For the entries below, state how many lines contain the word "cylinder" and add nothing else.

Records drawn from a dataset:
========

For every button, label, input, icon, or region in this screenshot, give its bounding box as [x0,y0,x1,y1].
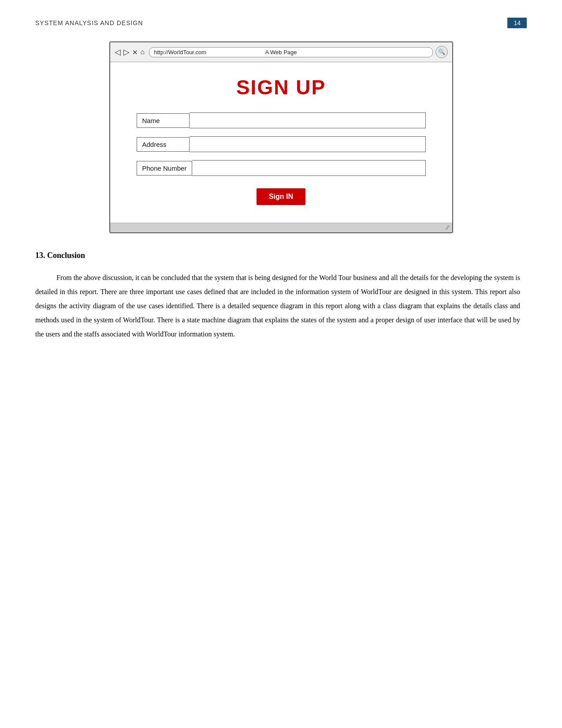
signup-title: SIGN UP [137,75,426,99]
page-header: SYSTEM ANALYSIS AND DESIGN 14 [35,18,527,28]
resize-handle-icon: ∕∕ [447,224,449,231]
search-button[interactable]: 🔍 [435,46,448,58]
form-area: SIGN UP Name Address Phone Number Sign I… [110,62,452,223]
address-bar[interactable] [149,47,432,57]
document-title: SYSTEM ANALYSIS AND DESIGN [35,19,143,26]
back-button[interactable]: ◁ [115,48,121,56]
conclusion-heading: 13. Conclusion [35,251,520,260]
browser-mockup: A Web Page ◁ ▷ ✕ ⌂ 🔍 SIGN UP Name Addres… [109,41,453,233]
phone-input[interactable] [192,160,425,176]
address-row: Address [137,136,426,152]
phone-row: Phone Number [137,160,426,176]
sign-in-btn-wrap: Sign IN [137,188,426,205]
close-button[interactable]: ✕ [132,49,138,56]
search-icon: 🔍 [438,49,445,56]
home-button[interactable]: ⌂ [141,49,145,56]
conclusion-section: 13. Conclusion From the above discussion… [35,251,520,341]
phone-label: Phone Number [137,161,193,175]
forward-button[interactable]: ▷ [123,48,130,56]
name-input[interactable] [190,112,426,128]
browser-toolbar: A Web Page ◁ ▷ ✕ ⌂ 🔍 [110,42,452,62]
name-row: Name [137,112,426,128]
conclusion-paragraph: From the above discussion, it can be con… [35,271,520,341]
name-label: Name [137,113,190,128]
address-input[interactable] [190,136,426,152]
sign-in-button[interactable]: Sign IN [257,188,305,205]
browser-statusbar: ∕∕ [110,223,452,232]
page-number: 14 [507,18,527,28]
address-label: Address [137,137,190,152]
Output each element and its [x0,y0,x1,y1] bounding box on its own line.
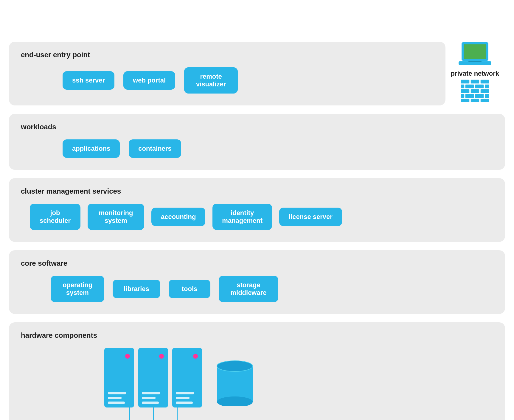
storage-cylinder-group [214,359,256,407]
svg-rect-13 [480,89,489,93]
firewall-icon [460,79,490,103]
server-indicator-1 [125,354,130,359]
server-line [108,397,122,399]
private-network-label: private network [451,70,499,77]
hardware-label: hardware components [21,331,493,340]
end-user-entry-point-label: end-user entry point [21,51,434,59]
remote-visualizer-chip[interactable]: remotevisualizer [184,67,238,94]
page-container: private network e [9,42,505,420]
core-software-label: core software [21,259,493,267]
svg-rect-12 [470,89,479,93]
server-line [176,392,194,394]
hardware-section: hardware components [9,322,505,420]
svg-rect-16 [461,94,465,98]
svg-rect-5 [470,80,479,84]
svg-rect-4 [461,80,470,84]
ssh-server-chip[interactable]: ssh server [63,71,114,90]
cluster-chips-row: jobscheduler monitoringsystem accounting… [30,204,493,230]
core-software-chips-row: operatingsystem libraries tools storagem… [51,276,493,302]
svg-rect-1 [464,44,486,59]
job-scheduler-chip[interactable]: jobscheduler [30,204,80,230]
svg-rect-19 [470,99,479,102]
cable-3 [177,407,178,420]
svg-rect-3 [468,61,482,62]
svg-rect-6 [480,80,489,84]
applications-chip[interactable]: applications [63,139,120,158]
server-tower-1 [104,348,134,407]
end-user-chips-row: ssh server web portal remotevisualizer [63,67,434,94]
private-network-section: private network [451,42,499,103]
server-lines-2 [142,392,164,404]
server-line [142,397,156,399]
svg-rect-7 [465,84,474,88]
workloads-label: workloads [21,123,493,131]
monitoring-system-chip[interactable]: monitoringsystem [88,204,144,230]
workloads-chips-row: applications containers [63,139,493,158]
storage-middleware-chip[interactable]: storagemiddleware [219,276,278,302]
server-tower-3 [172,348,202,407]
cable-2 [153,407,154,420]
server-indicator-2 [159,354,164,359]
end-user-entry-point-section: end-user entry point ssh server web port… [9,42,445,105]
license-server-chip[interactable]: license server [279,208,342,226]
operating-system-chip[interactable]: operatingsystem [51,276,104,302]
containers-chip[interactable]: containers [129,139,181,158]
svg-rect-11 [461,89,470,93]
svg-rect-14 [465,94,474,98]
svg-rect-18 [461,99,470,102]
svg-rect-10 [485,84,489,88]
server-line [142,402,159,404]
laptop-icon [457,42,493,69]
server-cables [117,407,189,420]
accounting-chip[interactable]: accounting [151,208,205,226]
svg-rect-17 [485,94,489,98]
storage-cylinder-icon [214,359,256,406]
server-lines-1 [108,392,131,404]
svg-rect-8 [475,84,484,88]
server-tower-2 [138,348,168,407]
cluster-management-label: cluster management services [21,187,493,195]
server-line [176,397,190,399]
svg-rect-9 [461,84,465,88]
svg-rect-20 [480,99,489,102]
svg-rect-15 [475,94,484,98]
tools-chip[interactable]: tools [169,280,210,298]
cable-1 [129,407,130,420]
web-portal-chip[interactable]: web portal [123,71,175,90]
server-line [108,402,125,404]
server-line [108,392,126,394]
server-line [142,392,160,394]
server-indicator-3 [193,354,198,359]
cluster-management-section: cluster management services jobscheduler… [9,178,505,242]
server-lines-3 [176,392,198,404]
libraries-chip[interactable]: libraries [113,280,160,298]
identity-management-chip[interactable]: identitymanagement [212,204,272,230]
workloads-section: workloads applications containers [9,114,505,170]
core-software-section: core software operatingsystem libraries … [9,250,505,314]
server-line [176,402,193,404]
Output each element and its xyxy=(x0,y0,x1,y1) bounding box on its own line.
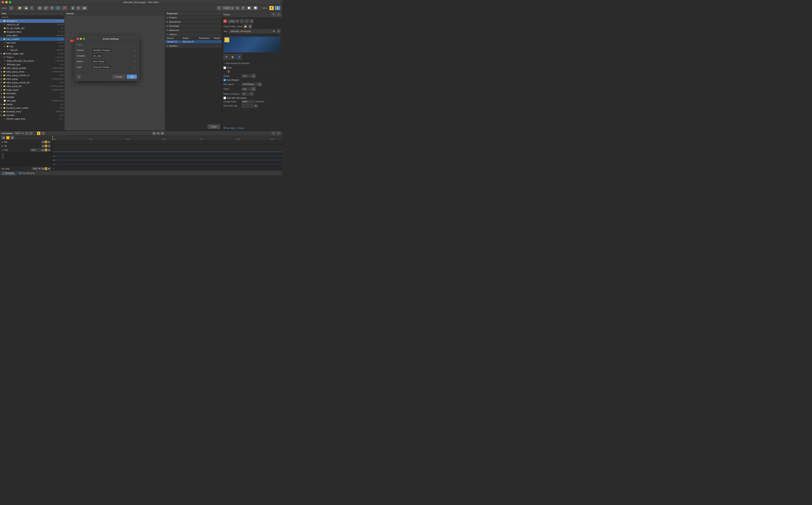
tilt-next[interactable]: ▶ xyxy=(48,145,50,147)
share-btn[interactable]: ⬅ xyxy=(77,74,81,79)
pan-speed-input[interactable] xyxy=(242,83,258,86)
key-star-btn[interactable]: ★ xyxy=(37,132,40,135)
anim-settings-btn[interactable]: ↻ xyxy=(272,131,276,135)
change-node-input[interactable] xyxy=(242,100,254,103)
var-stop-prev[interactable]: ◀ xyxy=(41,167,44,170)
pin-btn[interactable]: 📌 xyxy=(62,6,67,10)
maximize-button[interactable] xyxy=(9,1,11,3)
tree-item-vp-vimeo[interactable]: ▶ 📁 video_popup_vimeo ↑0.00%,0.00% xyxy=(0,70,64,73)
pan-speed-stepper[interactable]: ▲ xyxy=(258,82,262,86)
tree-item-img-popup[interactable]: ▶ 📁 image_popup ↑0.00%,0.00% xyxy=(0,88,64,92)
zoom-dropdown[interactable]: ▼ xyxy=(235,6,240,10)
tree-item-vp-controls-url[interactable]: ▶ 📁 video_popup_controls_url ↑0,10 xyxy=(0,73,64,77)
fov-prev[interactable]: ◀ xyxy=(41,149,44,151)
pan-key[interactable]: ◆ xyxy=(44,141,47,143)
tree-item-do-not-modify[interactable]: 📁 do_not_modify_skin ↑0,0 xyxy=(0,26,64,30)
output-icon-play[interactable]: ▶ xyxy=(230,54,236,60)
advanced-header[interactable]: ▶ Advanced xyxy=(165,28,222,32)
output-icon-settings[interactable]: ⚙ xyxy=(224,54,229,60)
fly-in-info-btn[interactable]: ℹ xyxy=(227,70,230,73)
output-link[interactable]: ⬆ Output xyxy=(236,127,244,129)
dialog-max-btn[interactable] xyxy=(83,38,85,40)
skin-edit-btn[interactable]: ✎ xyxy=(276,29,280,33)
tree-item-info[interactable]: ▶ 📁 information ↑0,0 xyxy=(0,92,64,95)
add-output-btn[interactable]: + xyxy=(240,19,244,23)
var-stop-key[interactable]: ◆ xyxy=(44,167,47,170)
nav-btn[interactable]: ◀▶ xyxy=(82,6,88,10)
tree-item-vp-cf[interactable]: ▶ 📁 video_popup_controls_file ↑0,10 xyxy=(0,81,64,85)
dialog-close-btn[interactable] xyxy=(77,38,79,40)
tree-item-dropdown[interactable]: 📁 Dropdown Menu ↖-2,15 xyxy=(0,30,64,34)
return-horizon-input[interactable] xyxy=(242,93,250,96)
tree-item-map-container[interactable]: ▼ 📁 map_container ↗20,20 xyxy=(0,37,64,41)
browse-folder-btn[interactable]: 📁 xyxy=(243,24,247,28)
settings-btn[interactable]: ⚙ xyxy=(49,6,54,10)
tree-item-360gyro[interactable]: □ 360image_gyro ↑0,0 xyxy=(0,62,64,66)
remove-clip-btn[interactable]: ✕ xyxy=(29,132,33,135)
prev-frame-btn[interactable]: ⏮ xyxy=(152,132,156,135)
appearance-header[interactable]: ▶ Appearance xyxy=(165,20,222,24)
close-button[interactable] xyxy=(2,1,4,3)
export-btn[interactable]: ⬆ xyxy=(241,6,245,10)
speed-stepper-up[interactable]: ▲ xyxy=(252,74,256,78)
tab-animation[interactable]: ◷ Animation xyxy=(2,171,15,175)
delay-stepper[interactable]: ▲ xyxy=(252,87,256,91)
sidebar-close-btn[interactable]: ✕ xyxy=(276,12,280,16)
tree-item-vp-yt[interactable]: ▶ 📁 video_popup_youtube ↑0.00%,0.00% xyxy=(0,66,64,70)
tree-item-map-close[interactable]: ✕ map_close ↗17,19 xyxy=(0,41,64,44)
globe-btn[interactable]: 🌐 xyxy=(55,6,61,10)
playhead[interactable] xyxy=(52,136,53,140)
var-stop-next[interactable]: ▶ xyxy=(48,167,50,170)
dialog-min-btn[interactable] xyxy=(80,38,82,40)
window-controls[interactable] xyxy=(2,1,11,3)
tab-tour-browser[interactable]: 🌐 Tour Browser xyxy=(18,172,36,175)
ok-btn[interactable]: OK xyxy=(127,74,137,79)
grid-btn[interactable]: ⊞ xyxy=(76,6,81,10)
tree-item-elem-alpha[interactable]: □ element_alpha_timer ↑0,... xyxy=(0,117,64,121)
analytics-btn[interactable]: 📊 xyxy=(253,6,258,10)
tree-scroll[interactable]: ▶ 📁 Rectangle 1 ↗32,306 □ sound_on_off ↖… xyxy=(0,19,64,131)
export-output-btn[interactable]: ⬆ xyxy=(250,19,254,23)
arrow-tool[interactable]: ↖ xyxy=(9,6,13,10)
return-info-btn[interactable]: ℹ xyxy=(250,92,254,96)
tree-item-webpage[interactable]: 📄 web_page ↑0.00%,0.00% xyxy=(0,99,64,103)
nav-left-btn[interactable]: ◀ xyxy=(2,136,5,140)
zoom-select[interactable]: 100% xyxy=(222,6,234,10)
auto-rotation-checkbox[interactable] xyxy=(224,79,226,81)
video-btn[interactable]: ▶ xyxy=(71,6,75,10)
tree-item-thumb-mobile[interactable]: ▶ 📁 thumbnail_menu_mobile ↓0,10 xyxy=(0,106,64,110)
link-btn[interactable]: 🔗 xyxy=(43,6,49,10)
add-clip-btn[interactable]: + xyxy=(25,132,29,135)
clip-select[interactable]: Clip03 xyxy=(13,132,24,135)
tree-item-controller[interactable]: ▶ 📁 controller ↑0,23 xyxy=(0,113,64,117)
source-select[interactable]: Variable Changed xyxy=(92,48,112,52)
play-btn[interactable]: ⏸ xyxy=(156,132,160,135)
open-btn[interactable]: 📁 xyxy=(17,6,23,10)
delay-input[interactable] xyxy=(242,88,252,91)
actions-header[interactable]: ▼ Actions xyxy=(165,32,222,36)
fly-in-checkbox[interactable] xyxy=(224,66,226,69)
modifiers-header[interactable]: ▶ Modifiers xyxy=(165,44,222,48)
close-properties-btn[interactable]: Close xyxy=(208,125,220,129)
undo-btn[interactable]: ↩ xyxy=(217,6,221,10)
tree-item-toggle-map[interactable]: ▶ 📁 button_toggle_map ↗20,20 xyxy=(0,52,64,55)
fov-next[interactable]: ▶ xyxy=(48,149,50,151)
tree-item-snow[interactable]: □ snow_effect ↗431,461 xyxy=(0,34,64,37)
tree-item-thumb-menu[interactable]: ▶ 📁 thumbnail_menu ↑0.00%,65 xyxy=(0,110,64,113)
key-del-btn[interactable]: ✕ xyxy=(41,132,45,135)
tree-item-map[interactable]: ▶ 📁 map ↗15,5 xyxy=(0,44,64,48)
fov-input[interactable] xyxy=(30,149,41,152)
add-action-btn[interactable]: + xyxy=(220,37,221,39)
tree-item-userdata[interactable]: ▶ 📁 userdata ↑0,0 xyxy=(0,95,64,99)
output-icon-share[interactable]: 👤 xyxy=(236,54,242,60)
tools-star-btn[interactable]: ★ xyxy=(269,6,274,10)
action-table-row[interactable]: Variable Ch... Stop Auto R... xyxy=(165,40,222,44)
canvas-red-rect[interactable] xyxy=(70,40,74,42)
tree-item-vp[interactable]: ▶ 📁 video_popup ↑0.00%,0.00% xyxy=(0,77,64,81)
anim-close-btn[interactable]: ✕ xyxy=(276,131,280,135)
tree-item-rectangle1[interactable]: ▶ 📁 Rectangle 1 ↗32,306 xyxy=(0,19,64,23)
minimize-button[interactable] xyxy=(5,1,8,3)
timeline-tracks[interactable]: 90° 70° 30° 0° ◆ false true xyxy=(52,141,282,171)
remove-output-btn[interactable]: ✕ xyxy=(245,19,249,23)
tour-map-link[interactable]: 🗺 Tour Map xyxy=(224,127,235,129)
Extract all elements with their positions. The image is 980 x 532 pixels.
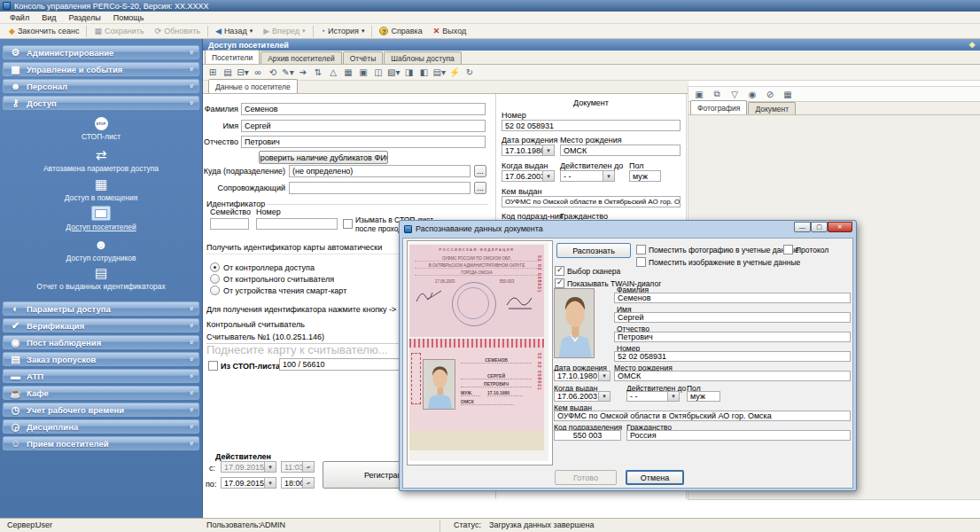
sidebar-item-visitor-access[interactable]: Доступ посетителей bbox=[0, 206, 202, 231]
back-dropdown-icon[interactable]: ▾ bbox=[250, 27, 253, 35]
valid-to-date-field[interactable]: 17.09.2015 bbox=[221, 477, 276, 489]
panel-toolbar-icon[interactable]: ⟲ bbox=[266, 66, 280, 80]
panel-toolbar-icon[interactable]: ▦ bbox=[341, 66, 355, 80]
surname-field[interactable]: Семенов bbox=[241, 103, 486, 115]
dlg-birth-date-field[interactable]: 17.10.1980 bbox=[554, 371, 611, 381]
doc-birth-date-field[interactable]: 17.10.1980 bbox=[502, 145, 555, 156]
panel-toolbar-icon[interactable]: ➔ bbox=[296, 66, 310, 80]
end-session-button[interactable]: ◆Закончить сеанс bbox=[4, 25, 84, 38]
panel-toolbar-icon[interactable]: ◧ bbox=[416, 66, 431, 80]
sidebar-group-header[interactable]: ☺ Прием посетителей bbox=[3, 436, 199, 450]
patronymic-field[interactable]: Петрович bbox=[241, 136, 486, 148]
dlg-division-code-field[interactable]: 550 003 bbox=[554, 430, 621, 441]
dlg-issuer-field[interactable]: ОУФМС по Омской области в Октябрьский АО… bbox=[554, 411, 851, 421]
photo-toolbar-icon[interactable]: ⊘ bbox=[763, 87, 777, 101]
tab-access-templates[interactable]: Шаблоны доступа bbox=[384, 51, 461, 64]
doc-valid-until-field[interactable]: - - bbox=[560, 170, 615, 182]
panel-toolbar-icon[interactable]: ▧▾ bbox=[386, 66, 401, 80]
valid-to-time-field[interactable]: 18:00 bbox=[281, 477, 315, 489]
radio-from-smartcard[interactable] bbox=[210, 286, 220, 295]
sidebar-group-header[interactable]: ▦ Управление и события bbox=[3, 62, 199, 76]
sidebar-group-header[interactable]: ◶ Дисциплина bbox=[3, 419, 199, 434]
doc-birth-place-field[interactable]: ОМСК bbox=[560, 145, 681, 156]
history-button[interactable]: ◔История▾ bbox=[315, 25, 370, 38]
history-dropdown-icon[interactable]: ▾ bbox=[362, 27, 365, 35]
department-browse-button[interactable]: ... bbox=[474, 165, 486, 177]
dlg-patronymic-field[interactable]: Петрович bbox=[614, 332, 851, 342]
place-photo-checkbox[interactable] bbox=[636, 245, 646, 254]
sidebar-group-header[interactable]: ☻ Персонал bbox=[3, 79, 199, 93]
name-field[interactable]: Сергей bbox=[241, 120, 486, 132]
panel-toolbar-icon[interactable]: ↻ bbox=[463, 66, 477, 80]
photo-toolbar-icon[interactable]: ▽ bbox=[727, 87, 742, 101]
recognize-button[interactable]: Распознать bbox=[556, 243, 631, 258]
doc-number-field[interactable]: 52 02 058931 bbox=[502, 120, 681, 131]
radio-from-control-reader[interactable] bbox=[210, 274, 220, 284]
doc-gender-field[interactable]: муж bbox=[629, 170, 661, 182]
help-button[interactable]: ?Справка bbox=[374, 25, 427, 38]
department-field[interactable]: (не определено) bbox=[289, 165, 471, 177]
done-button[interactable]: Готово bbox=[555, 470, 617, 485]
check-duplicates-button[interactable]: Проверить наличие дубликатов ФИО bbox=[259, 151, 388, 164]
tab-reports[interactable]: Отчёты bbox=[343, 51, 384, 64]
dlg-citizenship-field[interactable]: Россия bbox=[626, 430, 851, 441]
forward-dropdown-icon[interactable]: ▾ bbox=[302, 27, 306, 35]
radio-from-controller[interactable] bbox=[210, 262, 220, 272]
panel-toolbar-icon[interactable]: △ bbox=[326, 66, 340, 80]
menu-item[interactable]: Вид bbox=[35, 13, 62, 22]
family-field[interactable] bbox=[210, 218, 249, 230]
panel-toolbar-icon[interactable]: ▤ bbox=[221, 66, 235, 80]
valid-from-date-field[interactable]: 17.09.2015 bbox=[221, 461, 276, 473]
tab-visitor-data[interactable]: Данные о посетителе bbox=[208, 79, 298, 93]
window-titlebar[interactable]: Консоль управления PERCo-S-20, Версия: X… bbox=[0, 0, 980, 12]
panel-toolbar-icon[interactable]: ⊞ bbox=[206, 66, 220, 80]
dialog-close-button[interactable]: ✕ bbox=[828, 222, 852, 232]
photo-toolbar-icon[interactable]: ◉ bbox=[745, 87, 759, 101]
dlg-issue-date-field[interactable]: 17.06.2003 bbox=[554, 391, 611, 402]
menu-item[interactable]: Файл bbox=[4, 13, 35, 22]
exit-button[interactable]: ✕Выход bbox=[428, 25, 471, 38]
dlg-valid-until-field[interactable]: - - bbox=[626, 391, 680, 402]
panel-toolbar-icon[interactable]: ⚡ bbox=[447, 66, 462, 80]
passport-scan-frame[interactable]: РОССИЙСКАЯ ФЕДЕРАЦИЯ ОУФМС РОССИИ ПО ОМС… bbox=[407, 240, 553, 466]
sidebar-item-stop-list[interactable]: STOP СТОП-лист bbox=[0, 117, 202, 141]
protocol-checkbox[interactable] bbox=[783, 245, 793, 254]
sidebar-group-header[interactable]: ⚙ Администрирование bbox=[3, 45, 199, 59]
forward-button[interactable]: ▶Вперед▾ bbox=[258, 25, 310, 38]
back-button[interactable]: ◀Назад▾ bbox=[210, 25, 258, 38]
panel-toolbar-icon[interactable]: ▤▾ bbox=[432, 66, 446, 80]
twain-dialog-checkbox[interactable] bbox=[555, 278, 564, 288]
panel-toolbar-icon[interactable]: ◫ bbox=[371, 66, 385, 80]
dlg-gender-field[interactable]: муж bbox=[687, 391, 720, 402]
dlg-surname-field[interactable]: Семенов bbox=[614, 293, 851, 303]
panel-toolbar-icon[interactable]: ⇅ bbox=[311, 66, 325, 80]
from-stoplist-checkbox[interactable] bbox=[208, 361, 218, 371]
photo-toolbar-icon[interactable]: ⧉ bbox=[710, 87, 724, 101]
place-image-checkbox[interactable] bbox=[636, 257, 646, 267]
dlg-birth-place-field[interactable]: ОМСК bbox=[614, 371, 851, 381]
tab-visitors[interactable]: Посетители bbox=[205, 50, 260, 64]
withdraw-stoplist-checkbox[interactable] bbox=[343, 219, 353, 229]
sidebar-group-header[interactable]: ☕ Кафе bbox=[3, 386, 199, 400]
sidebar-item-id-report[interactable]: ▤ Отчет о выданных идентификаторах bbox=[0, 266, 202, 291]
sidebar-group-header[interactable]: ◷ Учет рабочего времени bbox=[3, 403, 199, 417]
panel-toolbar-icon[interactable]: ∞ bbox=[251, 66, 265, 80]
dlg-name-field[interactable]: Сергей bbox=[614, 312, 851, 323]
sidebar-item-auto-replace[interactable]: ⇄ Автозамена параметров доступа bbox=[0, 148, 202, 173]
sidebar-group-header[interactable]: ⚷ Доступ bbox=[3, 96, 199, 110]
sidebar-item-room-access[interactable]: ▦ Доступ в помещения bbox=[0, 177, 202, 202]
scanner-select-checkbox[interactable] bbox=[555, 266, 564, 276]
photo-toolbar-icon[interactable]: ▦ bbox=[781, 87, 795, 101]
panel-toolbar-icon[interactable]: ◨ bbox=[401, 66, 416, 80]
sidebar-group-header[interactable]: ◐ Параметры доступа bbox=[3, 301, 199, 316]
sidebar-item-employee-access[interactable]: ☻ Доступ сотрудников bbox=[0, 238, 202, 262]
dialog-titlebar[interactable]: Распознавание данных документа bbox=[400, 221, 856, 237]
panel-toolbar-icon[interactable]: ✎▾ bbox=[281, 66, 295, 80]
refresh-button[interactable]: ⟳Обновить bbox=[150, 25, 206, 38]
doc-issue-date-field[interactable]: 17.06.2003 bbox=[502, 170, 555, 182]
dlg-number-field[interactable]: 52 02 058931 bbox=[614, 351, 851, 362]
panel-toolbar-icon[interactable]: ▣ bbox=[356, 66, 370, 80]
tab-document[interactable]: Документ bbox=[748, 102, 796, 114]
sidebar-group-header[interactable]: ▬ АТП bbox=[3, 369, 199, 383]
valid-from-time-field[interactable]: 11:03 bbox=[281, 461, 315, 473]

========

- [RESULT]
2